(DATA TO USE Opens)
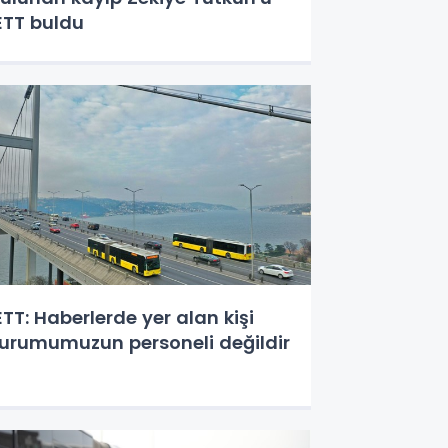
ETT buldu
ETT: Haberlerde yer alan kişi
urumumuzun personeli değildir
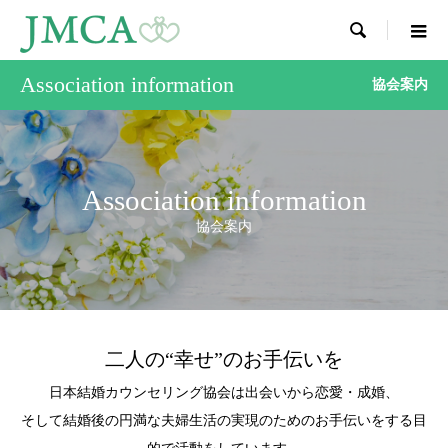

Association information
協会案内
Association information
協会案内
二人の“幸せ”のお手伝いを
日本結婚カウンセリング協会は出会いから恋愛・成婚、
そして結婚後の円満な夫婦生活の実現のためのお手伝いをする目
(DATA TO USE Closes)
* [WORK TASK]: Return each line of the data, keeping its wording exact and omitting pictures.

* [SOLUTION FOR THIS TASK]:
ETT buldu
ETT: Haberlerde yer alan kişi
urumumuzun personeli değildir

Association information
協会案内
Association information
協会案内
二人の“幸せ”のお手伝いを
日本結婚カウンセリング協会は出会いから恋愛・成婚、
そして結婚後の円満な夫婦生活の実現のためのお手伝いをする目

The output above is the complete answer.